Your goal: It would help if you retyped the data exactly, leaving out the pictures.

+ + + +

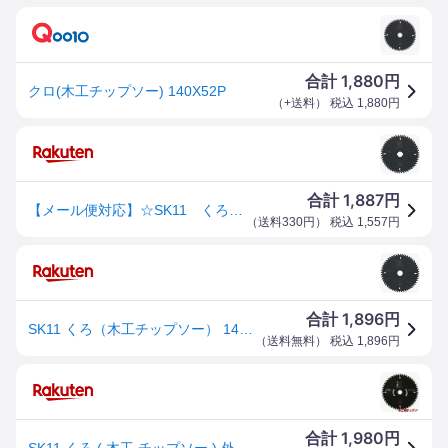
1,880
合計
円
クロ(木工チップソー) 140X52P
（
+送料
） 税込
1,880
円
1,887
合計
円
【メール便対応】☆SK11 くろ（木工チップソー） 140×52P 藤原産業
（
送料330円
） 税込
1,557
円
1,896
合計
円
SK11 くろ（木工チップソー） 140X52P
（
送料無料
） 税込
1,896
円
1,980
合計
円
SK11 くろ ( 木工 チップソー ) 外径 110 125 140 147 160 165 185 190 mm 木用 チップソー 丸鋸 黒 木 替刃 藤原産業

+ + + +

Result below:
1,880
合計
円
クロ(木工チップソー) 140X52P
（
+送料
） 税込
1,880
円
1,887
合計
円
【メール便対応】☆SK11 くろ（木工チップソー） 140×52P 藤原産業
（
送料330円
） 税込
1,557
円
1,896
合計
円
SK11 くろ（木工チップソー） 140X52P
（
送料無料
） 税込
1,896
円
1,980
合計
円
SK11 くろ ( 木工 チップソー ) 外径 110 125 140 147 160 165 185 190 mm 木用 チップソー 丸鋸 黒 木 替刃 藤原産業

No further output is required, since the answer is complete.